これまでに10万人を超える人に無償で指導しており、多数の成果をあげています。
めまいの多くは薬や点滴で改善しますし、安静にしていれば治る例は少なくありません。
(このコンテンツは雑誌「週刊女性」2013年10月22日号54~59ページを参考にしています)
しかし、これらの対処を施しても変化がない場合もあります。新井医師のリハビリ体操が効果を発揮するのは、こうした”従来の対処が効かないとき”です。
新井医師のめまいリハビリ体操 基本動作二つ
めまいリハビリ体操の中から、基本の二つを以下に紹介します。
注意するポイントもいくつかあります。
速い横
1 腕を肩の高さに広げて、しっかり伸ばし、肩幅より広げます。手を軽く握って親指を立てます。
2 頭は正面を向けたまま、目だけで左手の親指の爪を見ます。これを「1」と数えます。
3 同じく正面を向いたまま、目だけを動かして右手親指の爪を見ます。
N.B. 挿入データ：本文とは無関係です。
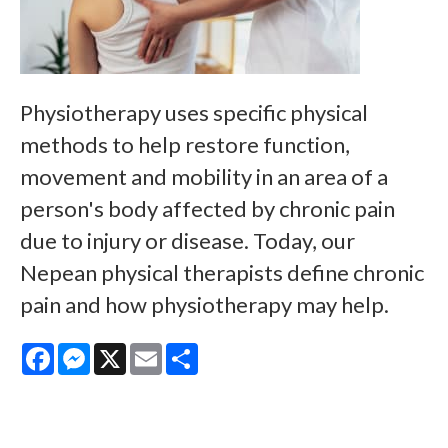
Physiotherapy uses specific physical
methods to help restore function,
movement and mobility in an area of a
person's body affected by chronic pain
due to injury or disease. Today, our
Nepean physical therapists define chronic
pain and how physiotherapy may help.
Facebook
Messenger
X
Email
Share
これを「2」と数えて、以後数を声に出しながら、10往復繰り返します。
速い縦
この体操では、メガネはかけていても、外してもどちらでもOKです。
1 腕を上下に広げて、しっかり伸ばします。手を軽く握って親指を立てて横にします。目線が上斜め45度と下斜め45度に向くイメージです。
2 頭は正面を向けたまま、上にある手の親指の爪を見ます。これを「1」と数えます。
3 目線だけを動かして、下にある手の親指の爪を見ます。これが「2」です。数を声に出しながら、10往復繰り返します。頭が目線と一緒に動かないよう注しましょう。
横も縦も、数を声に出して数えるのがポイントです。
なぜリハビリ体操でめまいが改善するのか
新井医師は、リハビリ体操によりめまいが治る仕組みをこのように解説します。
頭の左右にある三半規管が、飛行機の左右についているプロペラだとしましょう。
片方のプロペラが壊れて片肺飛行になったとしても、パイロットが優秀ならば立て直すことができますよね。そのパイロットにあたるのが小脳で、バランスの親分です。
ここには体のバランスの左右差を改善する力があるんです。めまいリハビリは、それを鍛える治療なんです。
「鍛えられた小脳」のわかりやすい例は、フィギュアスケート選手です。
1分間に90回転しても、めまいは起こしません。フラつくどころか、笑顔で演技を続けています。
これは普段の練習で、何回も何回も回転することでスケートがうまくなるだけでなく、小脳が鍛えられるからなんです。
だから平気でいられる。私のすすめる”めまいリハビリ体操”とまったく同じ原理なんです。
「小脳を鍛える」と言われてもピンときませんが、フィギュアスケート選手がやっていることを見れば、確かに納得できますよね。
めまいを自分で治す10分体操: Dr.新井「めまい外来」の奇跡 (主婦と生活生活シリーズ)
めまいでお悩みなら、新井医師の体操で小脳を鍛えてみてはいかがでしょうか。